# ABS Lockup while driving- 95 Jetta VR6



## Strikethebox62 (Sep 14, 2010)

I am having a issue with my brakes locking up and grabbing very hard while driving. I can hear a groaning noise coming from right behind my fire wall near my feet. I had the module replaced & all 4 abs sensors, however Ican get the brakes to operate properly after turning off the car and restarting it once the abs light comes on... but still having the issue quite often. Any input to what the problem might be? Again the car is a 95 jetta vr6 glx 


Should i consider at this point just doing an abs delete? 
Thanks.


----------



## greyhare (Dec 24, 2003)

Are there any codes?


----------



## EuroSportChicago (Jun 9, 2010)

are any of the wires damaged?

x2 for the codes??

Personally I would just take it out lol problem solved


----------



## GTijoejoe (Oct 6, 2001)

Here is some general info to rethink your problem.

ABS does not apply brakes, it only releases pressure, hence anti-lock. 

If your ABS light aluminates on the dash, the ABS system has discovered a fault and has disabled the system for safety.

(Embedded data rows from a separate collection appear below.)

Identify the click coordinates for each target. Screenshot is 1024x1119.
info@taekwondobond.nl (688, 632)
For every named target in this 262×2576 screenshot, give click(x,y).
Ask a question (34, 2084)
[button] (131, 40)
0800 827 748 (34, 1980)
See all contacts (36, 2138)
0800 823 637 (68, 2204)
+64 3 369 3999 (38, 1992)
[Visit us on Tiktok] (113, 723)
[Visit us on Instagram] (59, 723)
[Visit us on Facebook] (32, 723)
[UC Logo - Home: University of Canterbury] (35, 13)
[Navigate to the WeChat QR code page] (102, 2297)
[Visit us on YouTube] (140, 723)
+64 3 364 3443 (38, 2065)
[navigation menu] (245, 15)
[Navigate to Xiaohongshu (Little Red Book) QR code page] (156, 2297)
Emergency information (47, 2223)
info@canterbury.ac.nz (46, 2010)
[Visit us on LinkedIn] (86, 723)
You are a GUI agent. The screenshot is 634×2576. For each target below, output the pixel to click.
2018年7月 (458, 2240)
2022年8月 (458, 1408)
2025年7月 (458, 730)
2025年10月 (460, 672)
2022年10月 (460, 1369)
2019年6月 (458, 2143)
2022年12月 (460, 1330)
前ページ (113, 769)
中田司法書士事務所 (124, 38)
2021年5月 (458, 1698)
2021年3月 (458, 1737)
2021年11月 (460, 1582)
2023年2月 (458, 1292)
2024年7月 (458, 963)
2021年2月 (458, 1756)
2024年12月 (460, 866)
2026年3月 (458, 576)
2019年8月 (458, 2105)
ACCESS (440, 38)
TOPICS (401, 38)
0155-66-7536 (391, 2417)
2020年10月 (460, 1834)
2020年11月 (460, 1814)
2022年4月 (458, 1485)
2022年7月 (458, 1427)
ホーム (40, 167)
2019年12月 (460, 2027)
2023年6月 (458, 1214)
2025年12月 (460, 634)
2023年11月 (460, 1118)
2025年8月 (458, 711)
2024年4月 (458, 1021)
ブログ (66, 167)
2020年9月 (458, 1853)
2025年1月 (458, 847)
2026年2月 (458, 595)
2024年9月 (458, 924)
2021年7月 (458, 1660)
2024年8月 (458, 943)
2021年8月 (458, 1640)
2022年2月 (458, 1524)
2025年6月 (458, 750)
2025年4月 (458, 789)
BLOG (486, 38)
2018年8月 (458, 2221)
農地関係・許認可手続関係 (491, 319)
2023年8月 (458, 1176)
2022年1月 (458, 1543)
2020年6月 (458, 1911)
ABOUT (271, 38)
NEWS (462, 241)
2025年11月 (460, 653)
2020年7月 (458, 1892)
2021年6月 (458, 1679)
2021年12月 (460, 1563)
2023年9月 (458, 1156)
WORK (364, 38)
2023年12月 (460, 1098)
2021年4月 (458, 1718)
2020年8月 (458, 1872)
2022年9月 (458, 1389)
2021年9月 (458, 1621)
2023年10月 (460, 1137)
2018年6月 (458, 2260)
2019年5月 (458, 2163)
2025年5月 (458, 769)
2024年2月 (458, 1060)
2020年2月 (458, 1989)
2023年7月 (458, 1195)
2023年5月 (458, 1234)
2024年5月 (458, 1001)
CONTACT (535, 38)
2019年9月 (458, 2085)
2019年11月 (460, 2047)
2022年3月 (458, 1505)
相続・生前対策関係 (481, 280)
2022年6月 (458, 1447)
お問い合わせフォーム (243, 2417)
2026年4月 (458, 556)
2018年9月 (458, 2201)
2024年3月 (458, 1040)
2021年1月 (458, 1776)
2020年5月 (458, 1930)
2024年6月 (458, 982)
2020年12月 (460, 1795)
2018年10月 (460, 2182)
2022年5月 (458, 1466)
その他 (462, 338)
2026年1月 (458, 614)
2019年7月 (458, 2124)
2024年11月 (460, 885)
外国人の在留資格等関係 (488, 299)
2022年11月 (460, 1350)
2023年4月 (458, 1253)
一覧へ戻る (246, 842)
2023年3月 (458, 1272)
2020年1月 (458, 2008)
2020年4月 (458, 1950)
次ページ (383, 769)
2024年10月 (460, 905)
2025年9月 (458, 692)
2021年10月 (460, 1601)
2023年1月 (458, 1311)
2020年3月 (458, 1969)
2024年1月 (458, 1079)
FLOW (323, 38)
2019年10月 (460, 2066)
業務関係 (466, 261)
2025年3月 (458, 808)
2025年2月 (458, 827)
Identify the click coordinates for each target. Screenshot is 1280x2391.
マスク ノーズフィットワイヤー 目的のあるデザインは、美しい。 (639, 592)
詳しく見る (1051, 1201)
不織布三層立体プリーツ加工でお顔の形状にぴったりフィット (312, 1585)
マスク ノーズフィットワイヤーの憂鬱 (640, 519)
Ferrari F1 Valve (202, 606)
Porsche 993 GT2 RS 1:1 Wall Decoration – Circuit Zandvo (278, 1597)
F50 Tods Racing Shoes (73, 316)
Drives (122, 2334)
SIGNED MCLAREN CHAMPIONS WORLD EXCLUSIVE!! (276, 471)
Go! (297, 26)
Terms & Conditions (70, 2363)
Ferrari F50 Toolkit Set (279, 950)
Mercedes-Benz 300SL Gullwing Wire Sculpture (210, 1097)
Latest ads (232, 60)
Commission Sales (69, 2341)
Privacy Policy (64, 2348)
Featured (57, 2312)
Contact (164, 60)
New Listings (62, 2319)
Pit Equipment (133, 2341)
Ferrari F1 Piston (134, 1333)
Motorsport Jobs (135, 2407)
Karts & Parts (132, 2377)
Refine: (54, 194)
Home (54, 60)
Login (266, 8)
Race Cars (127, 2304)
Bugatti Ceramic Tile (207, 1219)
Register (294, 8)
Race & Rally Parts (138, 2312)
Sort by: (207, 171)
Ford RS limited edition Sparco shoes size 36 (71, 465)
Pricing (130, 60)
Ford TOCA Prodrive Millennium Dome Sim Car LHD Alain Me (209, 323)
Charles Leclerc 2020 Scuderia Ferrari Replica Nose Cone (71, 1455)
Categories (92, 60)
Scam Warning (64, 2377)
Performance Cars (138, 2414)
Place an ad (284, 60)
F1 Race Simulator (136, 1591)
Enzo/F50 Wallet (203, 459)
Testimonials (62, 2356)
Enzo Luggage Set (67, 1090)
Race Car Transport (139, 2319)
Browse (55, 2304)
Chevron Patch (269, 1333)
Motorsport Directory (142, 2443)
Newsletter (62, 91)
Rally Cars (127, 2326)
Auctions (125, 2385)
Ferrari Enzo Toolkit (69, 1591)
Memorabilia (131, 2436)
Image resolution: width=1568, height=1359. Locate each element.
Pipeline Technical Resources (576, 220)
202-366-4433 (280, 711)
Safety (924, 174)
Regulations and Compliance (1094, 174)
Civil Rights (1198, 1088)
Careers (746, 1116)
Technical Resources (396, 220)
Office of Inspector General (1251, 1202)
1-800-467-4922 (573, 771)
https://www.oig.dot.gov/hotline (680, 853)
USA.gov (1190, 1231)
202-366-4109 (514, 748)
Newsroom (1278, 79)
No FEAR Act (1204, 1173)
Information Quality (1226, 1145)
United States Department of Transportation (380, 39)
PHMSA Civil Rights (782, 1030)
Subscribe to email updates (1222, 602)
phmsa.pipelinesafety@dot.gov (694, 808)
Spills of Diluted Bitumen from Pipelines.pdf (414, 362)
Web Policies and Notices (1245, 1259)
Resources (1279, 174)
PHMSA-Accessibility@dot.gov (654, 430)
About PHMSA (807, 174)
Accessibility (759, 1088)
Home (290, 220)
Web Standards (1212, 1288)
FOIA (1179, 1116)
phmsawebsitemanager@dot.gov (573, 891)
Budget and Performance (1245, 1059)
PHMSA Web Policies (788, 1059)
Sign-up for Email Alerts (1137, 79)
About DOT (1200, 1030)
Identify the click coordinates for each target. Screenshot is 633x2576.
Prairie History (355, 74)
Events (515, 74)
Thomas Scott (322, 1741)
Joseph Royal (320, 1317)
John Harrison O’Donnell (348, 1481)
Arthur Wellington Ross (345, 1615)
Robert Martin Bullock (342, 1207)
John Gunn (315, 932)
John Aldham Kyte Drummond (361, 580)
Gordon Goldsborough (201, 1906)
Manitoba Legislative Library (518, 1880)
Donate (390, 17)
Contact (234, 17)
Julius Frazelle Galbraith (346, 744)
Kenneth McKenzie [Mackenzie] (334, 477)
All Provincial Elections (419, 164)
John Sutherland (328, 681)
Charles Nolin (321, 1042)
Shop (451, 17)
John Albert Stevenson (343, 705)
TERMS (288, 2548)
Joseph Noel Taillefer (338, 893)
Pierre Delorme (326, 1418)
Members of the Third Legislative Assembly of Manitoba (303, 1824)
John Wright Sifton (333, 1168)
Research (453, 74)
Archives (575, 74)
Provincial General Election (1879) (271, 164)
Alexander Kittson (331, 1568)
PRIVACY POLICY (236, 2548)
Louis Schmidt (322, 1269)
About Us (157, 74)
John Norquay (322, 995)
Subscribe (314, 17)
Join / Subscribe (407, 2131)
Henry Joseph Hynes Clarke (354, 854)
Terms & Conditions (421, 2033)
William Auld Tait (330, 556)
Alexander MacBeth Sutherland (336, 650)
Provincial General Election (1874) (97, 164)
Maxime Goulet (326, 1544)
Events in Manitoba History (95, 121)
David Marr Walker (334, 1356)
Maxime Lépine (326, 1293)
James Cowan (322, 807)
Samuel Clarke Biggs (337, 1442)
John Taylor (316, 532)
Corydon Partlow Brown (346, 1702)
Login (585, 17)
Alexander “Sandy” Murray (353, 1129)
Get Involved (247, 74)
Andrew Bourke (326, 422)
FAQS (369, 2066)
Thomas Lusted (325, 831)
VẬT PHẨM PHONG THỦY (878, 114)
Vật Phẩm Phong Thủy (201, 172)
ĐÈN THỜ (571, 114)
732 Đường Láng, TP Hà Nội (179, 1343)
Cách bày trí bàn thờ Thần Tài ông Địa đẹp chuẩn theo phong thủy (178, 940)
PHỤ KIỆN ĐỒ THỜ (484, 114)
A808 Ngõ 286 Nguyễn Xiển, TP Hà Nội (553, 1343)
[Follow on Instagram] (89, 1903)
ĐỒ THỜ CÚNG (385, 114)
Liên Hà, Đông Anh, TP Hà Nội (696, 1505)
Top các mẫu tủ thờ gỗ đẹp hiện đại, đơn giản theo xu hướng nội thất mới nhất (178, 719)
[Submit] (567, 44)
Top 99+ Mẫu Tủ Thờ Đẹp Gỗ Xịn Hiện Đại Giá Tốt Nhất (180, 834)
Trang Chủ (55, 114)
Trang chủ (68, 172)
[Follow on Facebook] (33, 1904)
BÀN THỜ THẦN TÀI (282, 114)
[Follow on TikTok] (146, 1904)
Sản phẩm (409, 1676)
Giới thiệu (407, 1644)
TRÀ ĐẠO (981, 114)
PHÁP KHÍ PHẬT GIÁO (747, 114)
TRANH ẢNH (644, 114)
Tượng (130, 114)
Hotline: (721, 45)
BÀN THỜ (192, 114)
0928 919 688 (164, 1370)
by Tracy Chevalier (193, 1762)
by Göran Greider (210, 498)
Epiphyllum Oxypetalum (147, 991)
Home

If your car has EBD or VSA/traction control etc. those functions apply line pressure for corner braking (steering).

Module replaced + all sensors replaced but still have problems (when ABS light is off), you probably have a wiring issue or a tone ring issue on your bearings/axles. 

(we assume all 4 tires are the same size and stupid nonsense like that)


----------



## Strikethebox62 (Sep 14, 2010)

greyhare said:


> Are there any codes?



sorry for the delay, here are the codes as follows,



3 Faults Found:

00290 - ABS Wheel Speed Sensor; Rear Left (G46) 
16-00 - Signal Outside Specifications
00290 - ABS Wheel Speed Sensor; Rear Left (G46) 
04-00 - Mechanical Malfunction
00287 - ABS Wheel Speed Sensor; Rear Right (G44) 
04-00 - Mechanical Malfunction


----------



## Strikethebox62 (Sep 14, 2010)

since all the abs sensors were replaced in feburary,along with the module, you could be right about the wiring issue. the previous owner said this abs issue started after getting new tires at costco.

last night i pulled the fuse for the abs relay, so it works just fine now without it.:thumbup:


----------



## dkfackler (Feb 8, 2010)

Strikethebox62 said:


> since all the abs sensors were replaced in feburary,along with the module, you could be right about the wiring issue. the previous owner said this abs issue started after getting new tires at costco.
> 
> last night i pulled the fuse for the abs relay, so it works just fine now without it.:thumbup:


My guess is the tire gorillas damaged some wiring, or inadvertently unplugged the sensors.


----------



## EuroSportChicago (Jun 9, 2010)

dkfackler said:


> My guess is the tire gorillas damaged some wiring, or inadvertently unplugged the sensors.


Costco dude : "I dont know what this does. I guess its ok to smash it on accident"


----------